LLMs do not rank anything. So what are you optimizing for?

A lot of the current AI search conversation starts from the wrong mental model.

It’s too easy to try to treat LLMs like a new kind of search engine. We ask what the ranking factors are. We ask how to reverse engineer them. We ask whether domain authority matters. We look for the AI equivalent of the old SEO playbook.

That was one of the reasons I was so excited to sit down with Britney Muller for this webinar. Britney has spent years close to this technology, including red-team work on BLOOM before ChatGPT changed the mainstream conversation. She has a rare ability to explain LLMs in a way that is technical enough to be accurate, but practical enough for marketers to act on.

And the main point she made was one the industry needs to hear: LLMs do not rank anything.

They do not work like search engines. They do not remember URLs in the way SEOs are used to thinking about them. They do not have a neat internal list of sources ordered by quality. When they answer, they are predicting continuations based on patterns in training data, sometimes combined with fresh information retrieved at runtime.

That changes the optimization question completely.

Key takeaways

LLMs are not ranking engines. They are probabilistic continuation systems, so traditional ranking-factor thinking does not map cleanly onto AI search.
What training data carries forward is not a clean memory of URLs. It uses mentions, concepts, and co-occurrence: which brands are talked about, where, and in what context.
Grounding is a real AI term, but the SEO industry is stretching it in ways that can create confusion and weaken credibility with AI researchers.
Google may be better positioned than the market narrative suggests because it has search infrastructure, spam-fighting experience, data, and integration all the way from the chip to the model to the user interface.
AI search spam is already happening. Many examples called 'hacking ChatGPT' are really old-fashioned search result manipulation being pulled into LLM answers.
To get useful value from AI tools, start with one small task you could hand to an intern. Do not start by trying to build the everything dashboard.
Social, video, Reddit, and first-hand experience matter more in AI discovery because they provide the kind of human signal models cannot create from scratch.

Showing is better than explaining

I started by asking Britney how she explains AI search to bosses, clients, and teams who are still trying to get their heads around the shift.

Her answer was simple: show them.

Run the same prompt several times in ChatGPT and watch how the answer changes. Show them how Google AI Overviews pulls in different sources. Show them how live search results get folded into AI responses. Show them how random and unstable it can feel when compared with the old mental model of a ranked search results page.

That demonstration matters because many people still think LLMs are retrieving facts in the same way a search engine retrieves documents. They are not. Traditional search is information retrieval. A language model is doing something else: predicting likely continuations based on patterns it has learned, and on fresh information retrieved in real time.

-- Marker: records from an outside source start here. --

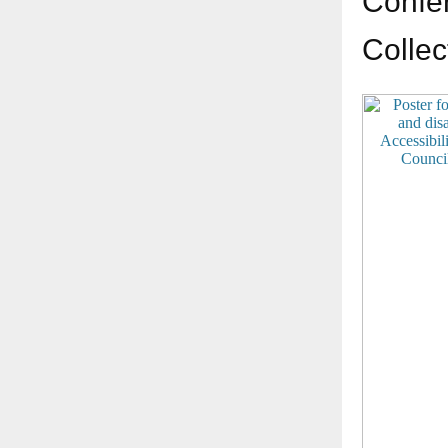
Confer
Collec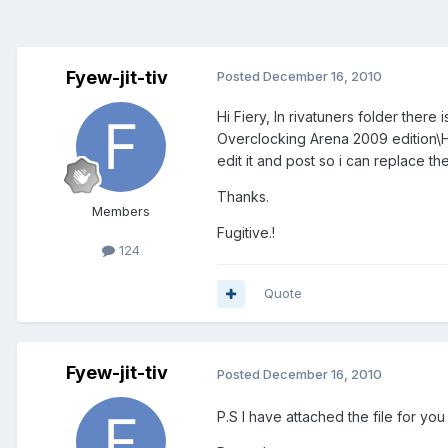
Fyew-jit-tiv
Posted
December 16, 2010
Hi Fiery, In rivatuners folder ther
Overclocking Arena 2009 edition\Hel
edit it and post so i can replace th
Thanks.
Members
Fugitive.!
124
Quote
Fyew-jit-tiv
Posted
December 16, 2010
P.S I have attached the file for you t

When you see that live, the penny drops faster than if you describe it in abstract terms.

The biggest misconception: LLMs rank things

Britney was blunt about the biggest misconception she sees.

LLMs do not rank anything.

There is no internal ranking system in the way SEOs mean that phrase. There is no list of URLs being scored and ordered. There is no domain authority inside the model. During training, the model does not preserve a tidy record of where every piece of text came from.

That is a difficult idea for SEOs because our industry has spent decades thinking in terms of pages, links, domains, authority, and rankings. Those concepts still matter when live retrieval is involved, because the model may query a search engine in the background. But they do not explain what is inside the model itself.

What the model learns from training data is closer to co-occurrence. It learns that certain words, brands, entities, and ideas appear together in certain contexts. It learns patterns. It learns associations.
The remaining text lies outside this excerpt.